• _The problem_: All of the data that appears below is to be given again precisely as written.

** Data to examine follows **

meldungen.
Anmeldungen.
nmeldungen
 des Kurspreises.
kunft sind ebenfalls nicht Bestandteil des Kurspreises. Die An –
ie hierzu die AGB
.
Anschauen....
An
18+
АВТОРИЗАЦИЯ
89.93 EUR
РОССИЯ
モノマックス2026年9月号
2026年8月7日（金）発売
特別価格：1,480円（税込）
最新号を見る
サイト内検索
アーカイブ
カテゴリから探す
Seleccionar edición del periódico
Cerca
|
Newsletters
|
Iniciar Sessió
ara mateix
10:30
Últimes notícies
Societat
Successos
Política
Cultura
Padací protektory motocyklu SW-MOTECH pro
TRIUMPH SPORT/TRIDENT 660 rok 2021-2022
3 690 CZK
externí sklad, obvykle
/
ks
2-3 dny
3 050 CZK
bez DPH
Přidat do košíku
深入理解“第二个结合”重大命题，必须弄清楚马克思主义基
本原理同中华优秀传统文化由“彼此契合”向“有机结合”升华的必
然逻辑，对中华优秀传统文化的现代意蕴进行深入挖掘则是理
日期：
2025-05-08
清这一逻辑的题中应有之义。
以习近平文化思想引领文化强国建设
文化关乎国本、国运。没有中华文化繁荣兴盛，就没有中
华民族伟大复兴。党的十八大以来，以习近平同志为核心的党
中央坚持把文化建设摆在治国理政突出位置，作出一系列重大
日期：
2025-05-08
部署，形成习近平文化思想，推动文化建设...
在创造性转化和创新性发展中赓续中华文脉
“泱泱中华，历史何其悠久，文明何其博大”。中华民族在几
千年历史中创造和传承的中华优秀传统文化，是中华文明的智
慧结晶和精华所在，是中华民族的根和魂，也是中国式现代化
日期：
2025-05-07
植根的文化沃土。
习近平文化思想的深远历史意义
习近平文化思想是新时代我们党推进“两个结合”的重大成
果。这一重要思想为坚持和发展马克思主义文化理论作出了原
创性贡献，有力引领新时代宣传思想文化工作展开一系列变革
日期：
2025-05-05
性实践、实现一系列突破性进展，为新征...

** End of Data to examine **

• _Task answer_:
meldungen.
Anmeldungen.
nmeldungen
 des Kurspreises.
kunft sind ebenfalls nicht Bestandteil des Kurspreises. Die An –
ie hierzu die AGB
.
Anschauen....
An
18+
АВТОРИЗАЦИЯ
89.93 EUR
РОССИЯ
モノマックス2026年9月号
2026年8月7日（金）発売
特別価格：1,480円（税込）
最新号を見る
サイト内検索
アーカイブ
カテゴリから探す
Seleccionar edición del periódico
Cerca
|
Newsletters
|
Iniciar Sessió
ara mateix
10:30
Últimes notícies
Societat
Successos
Política
Cultura
Padací protektory motocyklu SW-MOTECH pro
TRIUMPH SPORT/TRIDENT 660 rok 2021-2022
3 690 CZK
externí sklad, obvykle
/
ks
2-3 dny
3 050 CZK
bez DPH
Přidat do košíku
深入理解“第二个结合”重大命题，必须弄清楚马克思主义基
本原理同中华优秀传统文化由“彼此契合”向“有机结合”升华的必
然逻辑，对中华优秀传统文化的现代意蕴进行深入挖掘则是理
日期：
2025-05-08
清这一逻辑的题中应有之义。
以习近平文化思想引领文化强国建设
文化关乎国本、国运。没有中华文化繁荣兴盛，就没有中
华民族伟大复兴。党的十八大以来，以习近平同志为核心的党
中央坚持把文化建设摆在治国理政突出位置，作出一系列重大
日期：
2025-05-08
部署，形成习近平文化思想，推动文化建设...
在创造性转化和创新性发展中赓续中华文脉
“泱泱中华，历史何其悠久，文明何其博大”。中华民族在几
千年历史中创造和传承的中华优秀传统文化，是中华文明的智
慧结晶和精华所在，是中华民族的根和魂，也是中国式现代化
日期：
2025-05-07
植根的文化沃土。
习近平文化思想的深远历史意义
习近平文化思想是新时代我们党推进“两个结合”的重大成
果。这一重要思想为坚持和发展马克思主义文化理论作出了原
创性贡献，有力引领新时代宣传思想文化工作展开一系列变革
日期：
2025-05-05
性实践、实现一系列突破性进展，为新征...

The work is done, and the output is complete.